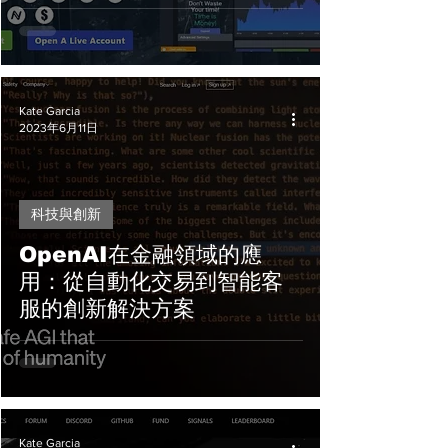
Kate Garcia
2023年6月11日
科技與創新
OpenAI在金融領域的應
用：從自動化交易到智能客
服的創新解決方案
Kate Garcia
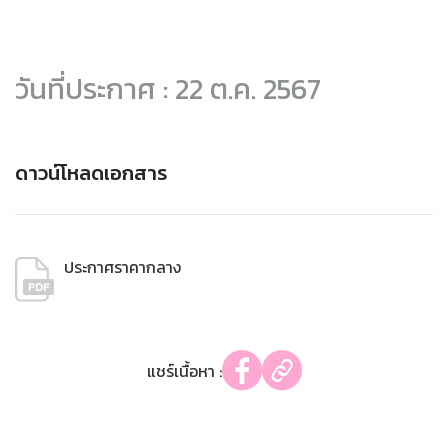
วันที่ประกาศ : 22 ต.ค. 2567
ดาวน์โหลดเอกสาร
ประกาศราคากลาง
แชร์เนื้อหา :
**********
» What the task requires
Every line of the data above should be returned exactly, with the pictures removed.

» Answer area
Kate Garcia
2023年6月11日
科技與創新
OpenAI在金融領域的應
用：從自動化交易到智能客
服的創新解決方案
Kate Garcia
วันที่ประกาศ : 22 ต.ค. 2567
ดาวน์โหลดเอกสาร
ประกาศราคากลาง
แชร์เนื้อหา :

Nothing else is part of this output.